Я давно хотел поговорить со Шкловским о главном вопросе истории литературы – возникновении нового литературного качества. Договорился и пришел утром, часов в десять. Пили чай на кухне; под солнцем его голова выглядела огромной. Открыто записывал.

Я стал говорить о том, как Достоевский, Чехов не боялись вводить в свою прозу банальности (“небо в алмазах”). Шкловский зажегся:

– Да. Не боялись. Гегель говорил о Шекспире: когда приходит гений, нарушает вкус. Достоевский архаичен. Роман в письмах! Это же XVIII век! “Редкая птица долетит до середины Днепра”. Это же звучало пародийно!
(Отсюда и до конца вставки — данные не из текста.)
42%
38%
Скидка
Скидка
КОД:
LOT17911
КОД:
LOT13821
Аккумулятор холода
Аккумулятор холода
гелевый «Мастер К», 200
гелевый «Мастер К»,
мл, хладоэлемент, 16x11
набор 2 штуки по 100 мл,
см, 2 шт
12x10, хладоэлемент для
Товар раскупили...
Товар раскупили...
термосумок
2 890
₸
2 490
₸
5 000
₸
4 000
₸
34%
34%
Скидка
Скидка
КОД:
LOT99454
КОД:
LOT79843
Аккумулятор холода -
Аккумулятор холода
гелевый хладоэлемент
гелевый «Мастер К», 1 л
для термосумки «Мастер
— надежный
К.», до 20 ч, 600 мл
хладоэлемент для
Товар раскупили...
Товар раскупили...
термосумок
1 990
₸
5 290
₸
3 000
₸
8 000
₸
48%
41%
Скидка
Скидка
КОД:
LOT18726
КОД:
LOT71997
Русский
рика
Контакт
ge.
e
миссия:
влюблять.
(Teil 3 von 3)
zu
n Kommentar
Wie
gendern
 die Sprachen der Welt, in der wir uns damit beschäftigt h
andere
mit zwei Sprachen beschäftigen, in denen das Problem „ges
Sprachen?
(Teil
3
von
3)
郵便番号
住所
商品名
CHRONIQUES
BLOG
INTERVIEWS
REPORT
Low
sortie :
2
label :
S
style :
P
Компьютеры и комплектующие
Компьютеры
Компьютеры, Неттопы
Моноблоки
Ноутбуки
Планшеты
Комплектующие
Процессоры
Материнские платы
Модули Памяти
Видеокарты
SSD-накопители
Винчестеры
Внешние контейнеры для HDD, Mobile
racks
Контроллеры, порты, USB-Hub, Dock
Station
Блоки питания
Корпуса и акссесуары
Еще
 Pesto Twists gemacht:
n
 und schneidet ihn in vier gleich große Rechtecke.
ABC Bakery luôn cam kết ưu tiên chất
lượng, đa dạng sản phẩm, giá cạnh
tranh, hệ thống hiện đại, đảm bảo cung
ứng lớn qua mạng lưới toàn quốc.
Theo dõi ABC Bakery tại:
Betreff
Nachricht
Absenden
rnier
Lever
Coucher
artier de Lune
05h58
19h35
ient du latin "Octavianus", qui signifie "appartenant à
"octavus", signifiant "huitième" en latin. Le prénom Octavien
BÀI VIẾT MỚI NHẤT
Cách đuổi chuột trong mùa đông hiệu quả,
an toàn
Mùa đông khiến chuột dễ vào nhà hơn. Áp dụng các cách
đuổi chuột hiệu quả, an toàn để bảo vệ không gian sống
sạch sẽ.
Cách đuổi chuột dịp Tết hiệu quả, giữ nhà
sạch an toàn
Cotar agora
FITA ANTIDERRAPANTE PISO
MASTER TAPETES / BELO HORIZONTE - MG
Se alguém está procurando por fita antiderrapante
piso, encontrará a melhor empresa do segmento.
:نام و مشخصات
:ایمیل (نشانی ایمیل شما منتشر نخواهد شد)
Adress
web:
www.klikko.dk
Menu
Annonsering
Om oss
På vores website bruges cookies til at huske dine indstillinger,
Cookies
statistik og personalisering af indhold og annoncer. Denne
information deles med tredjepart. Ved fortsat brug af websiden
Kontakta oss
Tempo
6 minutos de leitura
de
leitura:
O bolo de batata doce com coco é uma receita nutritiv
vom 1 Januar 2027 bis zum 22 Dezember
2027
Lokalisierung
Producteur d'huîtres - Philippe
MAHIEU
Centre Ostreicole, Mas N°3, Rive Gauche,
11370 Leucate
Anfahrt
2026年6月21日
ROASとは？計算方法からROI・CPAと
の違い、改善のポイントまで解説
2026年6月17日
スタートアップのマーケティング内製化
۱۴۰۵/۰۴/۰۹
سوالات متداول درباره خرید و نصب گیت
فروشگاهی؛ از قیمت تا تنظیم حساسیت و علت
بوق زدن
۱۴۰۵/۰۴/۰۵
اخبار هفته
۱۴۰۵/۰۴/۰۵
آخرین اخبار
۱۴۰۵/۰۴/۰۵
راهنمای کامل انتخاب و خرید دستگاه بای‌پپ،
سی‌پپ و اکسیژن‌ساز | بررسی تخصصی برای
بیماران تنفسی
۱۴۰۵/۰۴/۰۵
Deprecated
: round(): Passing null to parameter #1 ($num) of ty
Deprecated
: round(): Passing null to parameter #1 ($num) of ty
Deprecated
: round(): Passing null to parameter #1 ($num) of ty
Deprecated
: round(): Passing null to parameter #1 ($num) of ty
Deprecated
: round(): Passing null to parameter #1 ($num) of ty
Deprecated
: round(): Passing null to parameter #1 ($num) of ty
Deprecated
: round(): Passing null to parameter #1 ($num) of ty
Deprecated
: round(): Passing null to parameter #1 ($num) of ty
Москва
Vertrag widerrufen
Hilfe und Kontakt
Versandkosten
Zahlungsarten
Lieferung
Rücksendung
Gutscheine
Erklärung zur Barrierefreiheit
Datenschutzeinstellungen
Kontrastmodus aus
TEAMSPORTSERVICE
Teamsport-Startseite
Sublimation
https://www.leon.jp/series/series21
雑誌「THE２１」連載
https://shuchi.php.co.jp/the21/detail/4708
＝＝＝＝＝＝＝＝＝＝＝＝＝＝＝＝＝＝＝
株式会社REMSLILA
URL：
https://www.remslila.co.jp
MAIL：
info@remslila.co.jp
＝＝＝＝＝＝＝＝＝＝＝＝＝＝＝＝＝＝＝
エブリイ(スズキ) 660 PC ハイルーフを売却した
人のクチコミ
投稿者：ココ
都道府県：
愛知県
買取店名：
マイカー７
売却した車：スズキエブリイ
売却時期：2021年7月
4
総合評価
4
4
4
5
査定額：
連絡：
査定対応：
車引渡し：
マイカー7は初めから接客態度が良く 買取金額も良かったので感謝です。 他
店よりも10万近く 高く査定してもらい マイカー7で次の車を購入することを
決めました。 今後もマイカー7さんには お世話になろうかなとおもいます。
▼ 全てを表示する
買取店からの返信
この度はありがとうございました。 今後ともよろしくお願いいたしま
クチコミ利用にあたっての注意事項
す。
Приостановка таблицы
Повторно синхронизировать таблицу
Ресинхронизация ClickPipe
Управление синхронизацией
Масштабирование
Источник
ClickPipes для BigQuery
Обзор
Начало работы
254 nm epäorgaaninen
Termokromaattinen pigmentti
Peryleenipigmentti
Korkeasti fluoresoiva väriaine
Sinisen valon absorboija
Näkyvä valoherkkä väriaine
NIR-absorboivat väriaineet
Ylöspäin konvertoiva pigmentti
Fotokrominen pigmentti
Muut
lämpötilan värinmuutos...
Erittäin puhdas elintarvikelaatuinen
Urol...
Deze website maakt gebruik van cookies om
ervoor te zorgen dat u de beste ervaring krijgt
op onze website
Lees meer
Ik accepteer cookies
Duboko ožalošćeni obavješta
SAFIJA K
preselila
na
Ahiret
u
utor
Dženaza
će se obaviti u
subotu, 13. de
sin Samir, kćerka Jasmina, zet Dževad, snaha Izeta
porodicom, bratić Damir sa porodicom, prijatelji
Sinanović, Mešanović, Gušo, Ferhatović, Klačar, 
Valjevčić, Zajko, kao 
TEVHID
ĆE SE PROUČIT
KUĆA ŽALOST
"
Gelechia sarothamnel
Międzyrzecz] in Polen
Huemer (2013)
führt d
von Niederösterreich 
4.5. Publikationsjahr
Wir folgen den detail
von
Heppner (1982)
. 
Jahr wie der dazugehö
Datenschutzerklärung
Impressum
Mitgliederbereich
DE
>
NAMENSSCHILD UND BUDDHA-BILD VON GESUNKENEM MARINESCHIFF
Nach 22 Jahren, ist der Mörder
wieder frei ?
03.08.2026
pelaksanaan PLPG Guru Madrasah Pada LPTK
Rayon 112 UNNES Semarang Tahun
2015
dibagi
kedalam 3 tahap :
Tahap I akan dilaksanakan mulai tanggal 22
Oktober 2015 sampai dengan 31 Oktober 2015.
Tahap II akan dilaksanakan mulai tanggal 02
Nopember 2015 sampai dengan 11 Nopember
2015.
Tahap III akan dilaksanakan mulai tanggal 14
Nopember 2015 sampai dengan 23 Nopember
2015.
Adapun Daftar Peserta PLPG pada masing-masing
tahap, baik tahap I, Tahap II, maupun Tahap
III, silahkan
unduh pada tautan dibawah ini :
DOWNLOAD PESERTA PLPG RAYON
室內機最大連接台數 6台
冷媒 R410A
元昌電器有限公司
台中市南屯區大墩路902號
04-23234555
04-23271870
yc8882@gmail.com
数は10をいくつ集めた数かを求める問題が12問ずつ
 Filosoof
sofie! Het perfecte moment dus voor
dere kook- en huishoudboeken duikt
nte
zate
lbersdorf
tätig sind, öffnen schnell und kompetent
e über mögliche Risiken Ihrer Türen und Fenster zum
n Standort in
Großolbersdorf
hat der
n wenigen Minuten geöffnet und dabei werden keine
Приходит время, и то, что кажется банальностью, превращается в то, чем восхищаются.

– Думаю, Тургенев не превратится. (Я тогда плохо относился к Тургеневу.)

– Полежит и, может быть, превратится.

– Запишу это ваше пророчество.

– Запишите. Молодого Чехова нельзя читать. Вы издаете тридцать томов. Это же невозможно.

– Мне кажется, можно. Но речь о другом – что Чехов в двадцать – двадцать пять лет этот стиль пародировал, а в предпоследнем своем рассказе написал: “Милое, дорогое, незабвенное детство… Это навеки ушедшее, невозвратное время…” Почти как Помяловский.

– Да, надо решиться плохо писать. Видите ли…

В.Б. хотел еще что-то сказать, но посмотрел на меня сторожко: “Я буду об этом писать”. И замолчал. Единственный случай за все наше двадцатидвухлетнее знакомство, когда он побоялся поделиться своей мыслью, приберег ее.

По ходу разговора о банальности приемов я рассказал, как вместе с А.А. Белкиным и Н.К. Гудзием смотрел очень плохой фильм “Три сестры”.

– Гудзий, – сказал В.Б., – уговаривал меня написать о том, что Чехов пошл. “А сам что ж?” Сам боялся. А мне, считал, можно.

Простите за выражение, туповатый Веселовский полагал, что литература развивается непрерывно. А она развивается квантами.

Потебня? Первые об особом поэтическом языке заговорили Якубинский и Поливанов.

– И все же, В.Б., Потебня был ваш предшественник в выделении понятия “поэтический язык”. (Я напомнил анализ “Облаком волнистым” Фета в “Из записок по теории словесности”.)

– Художественность – это состояние пустоты между частями. Заполнить – и все пропадет. Это отсутствие логики. Продолжить – все исчезнет, станет скучно, потому что отсутствия уже не будет.

Горький восхищался одним куском из “Сентиментального путешествия”, где я пишу, что от холода завернулся в газету и считал, что устроился очень хорошо. Не сожалею, а доволен. Не та логика.

– В.Б., но я говорил о другом качестве вашей прозы.

– Афористичность моей прозы, – начал он бодро, но тут же замолчал.

– Про себя трудно? – сказал я пошло.

– Трудно. Вы говорите: библеизмы. Может быть. Скорее система лыжной горы. Создается инерция быстроты. Целые пространства проскакиваются там, где обычно бы задержался (17 февраля 1975 г.).